SB 701 — End-of-Life Option Act (Richard E. Israel and Roger 'Pip' Moyer Act) - Maryland Catholic Conference

SB 701 — End-of-Life Option Act (Richard E. Israel and Roger 'Pip' Moyer Act)



The Maryland Catholic Conference offers this testimony in OPPOSITION of Senate Bill 701 (SB 701). The Catholic Conference represents the public policy interests of the three (arch) dioceses serving Maryland, the Archdioceses of Baltimore and Washington and the Diocese of Wilmington, which together encompass over one million Marylanders. 

SB 701 would allow doctors to legally prescribe a lethal dose of controlled substances at the request of a patient who has been deemed “capable of making a medical decision” and who has received a terminal diagnosis. The Conference joins many in the faith community who oppose this legislation, not only because it violates the most basic tenet of our belief in the sacredness of life, but also because of the many dangers this legislation poses to vulnerable populations. 

In a time where opioid-related overdose deaths continue to increase in Maryland, it seems woefully misconstrued to encourage the passage of legislation that would legalize a means of ending one’s life by prescribing a large dosage (typically 100 pills) of barbiturates or a compound mixture (usually morphine sulfate, Propranolol (Inderal), Diazepam (Valium), Digoxin) that a patient would self-administer. 

In addition, we have many concerns about the bill which are shared by numerous other groups, including countless physicians, mental health providers, hospice nurses, pharmacists, disability rights groups, advocates for senior citizens, and others. From the perspective of the Church, however, we wish to convey our deep dismay about the message this legislation sends to those who might feel that their illness and the care they require is nothing more than a burden to their families and the rest of society. Passage of this bill will undermine societal support for communities that are currently prone to higher suicide attempt rates – young adults, adolescents, and the military community. 

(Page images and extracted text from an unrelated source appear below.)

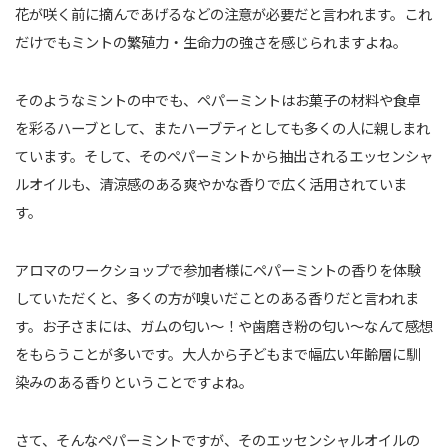
花が咲く前に摘んであげるなどの注意が必要だと言われます。これ
だけでもミントの繁殖力・生命力の強さを感じられますよね。
そのようなミントの中でも、ペパーミントはお菓子の材料や食卓
を彩るハーブとして、またハーブティとしても多くの人に親しまれ
ています。そして、そのペパーミントから抽出されるエッセンシャ
ルオイルも、清涼感のある爽やかな香りで広く活用されていま
す。
アロマのワークショップで参加者様にペパーミントの香りを体験
していただくと、多くの方が嗅いだことのある香りだと言われま
す。お子さまには、ガムの匂い〜！や歯磨き粉の匂い〜なんて感想
をもらうことが多いです。大人から子どもまで幅広い年齢層に馴
染みのある香りということですよね。
さて、そんなペパーミントですが、そのエッセンシャルオイルの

At the heart of our ministry to the sick, the disabled, the elderly, and those without access to adequate medical care is recognition of the Gospel call to embrace the lives of those most in need of our love, care, and compassion. There is no life that we consider not worth living, no person who does not deserve to be valued. While some may view this legislation as a response to the understandable fears about pain and loss of “dignity” that someone diagnosed with a terminal illness might face, we insist firmly that the answer to those fears should be a demand for medical treatment that provides adequate pain management and excellent palliative or hospice care. A terminally ill patient requesting a prescription to commit suicide deserves to be surrounded by compassion, not handed a large quantity of lethal drugs to take his or her life. 

The Maryland Catholic Conference respectfully urges an unfavorable report on SB 701.